TAYLOR, Texas (KXAN) — Hundreds of Williamson County residents are still in recovery mode one week after tornadoes ripped through Central Texas.

On Tuesday, a multi-agency resource center opened at the Taylor Expo Center to provide short-term and long-term relief for tornado survivors in Bastrop and Williamson County.

The resource center is open from 10 a.m. to 6 p.m. on Tuesday and Wednesday and from 9 a.m. to 3 p.m. on Thursday.

“Even though it’s been over a week since the storm came, they still need assistance for multiple things,” said Shantelle Brannon, deputy director for the Williamson County Office of Emergency Management.

In the unincorporated parts of Williamson County, the tornado caused damage to roughly 458 homes.

“Of those 458 homes, destroyed and major, it’s around the 150 mark. If you want to add another layer to that to include the city of Round Rock, then that’s going to be well over 1,200 homes that were effected,” said Brannon.

Granger resident Rick Hertless is part of one of those families whose home was completely destroyed.

“The tornado picked up my mom three feet, then picked up the house to meet my mom, then moved us about three feet,” said Hertless. “The house is gone. There’s no house. The room we were inside, that’s it.”
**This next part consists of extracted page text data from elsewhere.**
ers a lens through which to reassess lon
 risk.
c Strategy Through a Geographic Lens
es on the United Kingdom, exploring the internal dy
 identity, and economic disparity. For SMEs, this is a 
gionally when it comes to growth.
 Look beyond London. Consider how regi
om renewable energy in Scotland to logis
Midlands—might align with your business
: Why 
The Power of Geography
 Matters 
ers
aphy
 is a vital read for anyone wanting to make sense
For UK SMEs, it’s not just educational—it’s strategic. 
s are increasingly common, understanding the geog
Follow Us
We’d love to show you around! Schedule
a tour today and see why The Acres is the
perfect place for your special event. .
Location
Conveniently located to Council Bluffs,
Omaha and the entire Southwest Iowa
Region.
Hertless’ grandchildren were staying inside another home that sat about 50 feet away.

“None of us got a scratch, all of my grandkids. I’m just giving praise to the Lord we survived,” said Hertless.

Hertless’ grandson DJ, who was staying in the house behind him, captured video before and after the tornado hit. In the video you can see the roof of the home come off and debris flying into the small room he and his siblings were in at the time. Minus that one room, the rest of the house is history.
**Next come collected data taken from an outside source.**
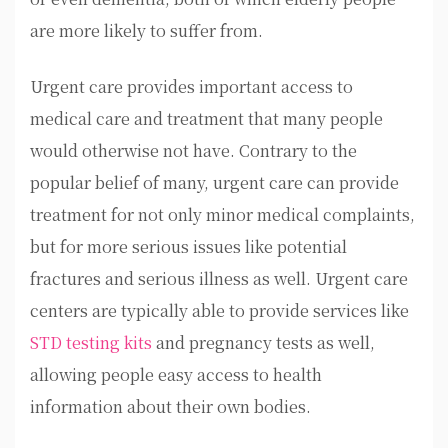
are more likely to suffer from.
Urgent care provides important access to
medical care and treatment that many people
would otherwise not have. Contrary to the
popular belief of many, urgent care can provide
treatment for not only minor medical complaints,
but for more serious issues like potential
fractures and serious illness as well. Urgent care
centers are typically able to provide services like
STD testing kits
and pregnancy tests as well,
allowing people easy access to health
information about their own bodies.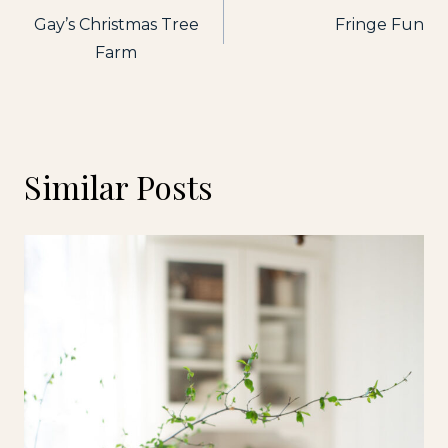
Gay’s Christmas Tree
Fringe Fun
navigation
Farm
Similar Posts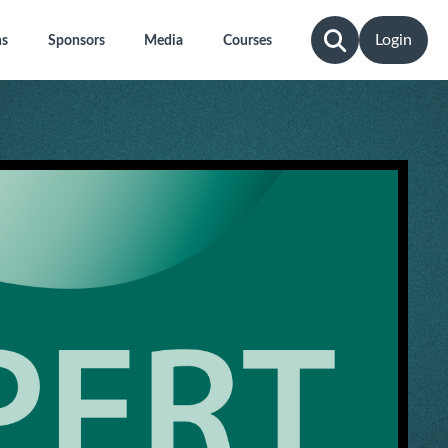
Login
ns
Sponsors
Media
Courses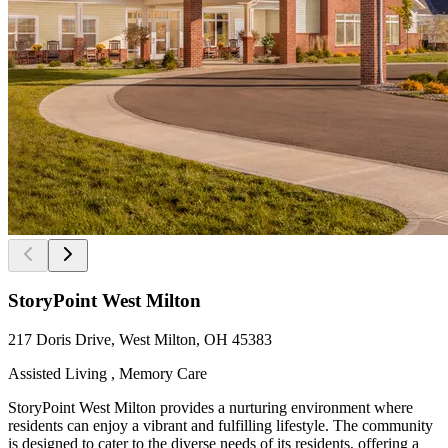
StoryPoint West Milton
217 Doris Drive, West Milton, OH 45383
Assisted Living , Memory Care
StoryPoint West Milton provides a nurturing environment where
residents can enjoy a vibrant and fulfilling lifestyle. The community
is designed to cater to the diverse needs of its residents, offering a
“Me and my brother, we called out to my niece and sister. They didn’t answer twice. That’s when I thought, ‘I just lost my twin sister and my niece.’ They finally answered. That was probably the scariest moment of my life.”
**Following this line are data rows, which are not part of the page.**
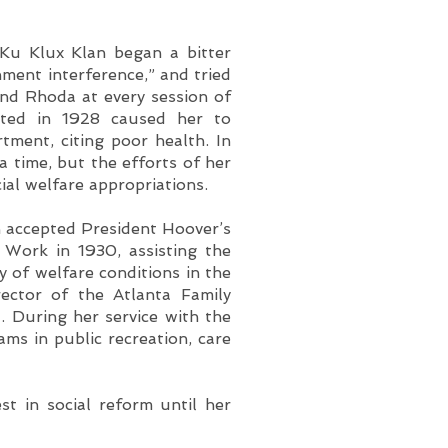
Ku Klux Klan began a bitter
ment interference,” and tried
and Rhoda at every session of
ulated in 1928 caused her to
tment, citing poor health. In
a time, but the efforts of her
ial welfare appropriations.
n accepted President Hoover’s
l Work in 1930, assisting the
dy of welfare conditions in the
rector of the Atlanta Family
. During her service with the
ams in public recreation, care
st in social reform until her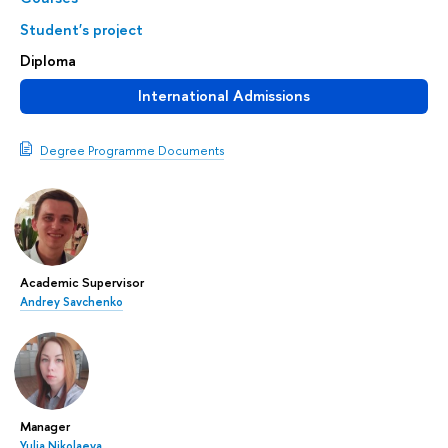
Student's project
Diploma
International Admissions
Degree Programme Documents
Academic Supervisor
Andrey Savchenko
Manager
Yulia Nikolaeva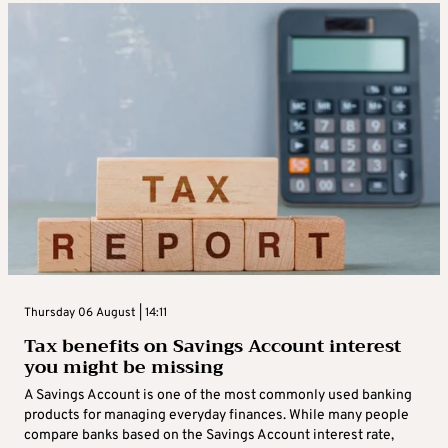
Thursday 06 August | 14:11
Tax benefits on Savings Account interest
you might be missing
A Savings Account is one of the most commonly used banking
products for managing everyday finances. While many people
compare banks based on the Savings Account interest rate,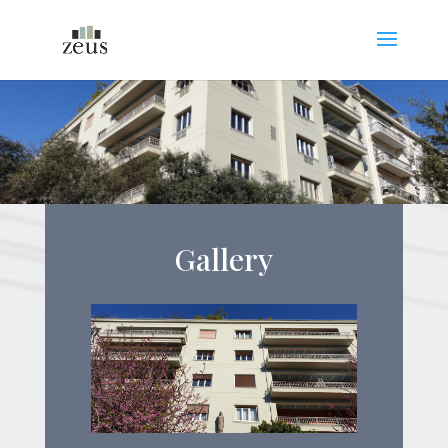
Gallery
‘One of the toughest days in my dispatch history

The tornado hit right around shift change for Williamson County dispatchers Laura Gattarello and Amanda Giltz, but that didn’t stop them from performing life-saving response efforts.

“Our shift change happens around 6 p.m. This all happened 10 minutes before. Thankfully, we had both dayside and nightside shifters at the time,” said Gattarello. “We started getting calls in Round Rock, and then it consistently got busy.”

Gattarello and Giltz ended up working a double shift the day the tornado hit to make sure all bases were covered.

“I’d say we have one of the best teams I’ve ever worked with in all of the career fields I’ve been in,” said Giltz. “Everybody just stayed without being asked and jumped right in.”

“This was probably one of the toughest days in my dispatch history,” said Gattarello.

The Williamson County Office of Emergency Management plans to study the tornado damage in the county in its threat assessments and figure out how to prepare for any potential future disasters.

“This is my 17th year in emergency services, and things are quickly changing. Who would have thought this would happen in Round Rock, Jarrell and Granger. We’re going to do more studies as to the climate change and everything that affects tornadoes coming into the area. We will start to develop different plans and different operating procedures,” said Brannon.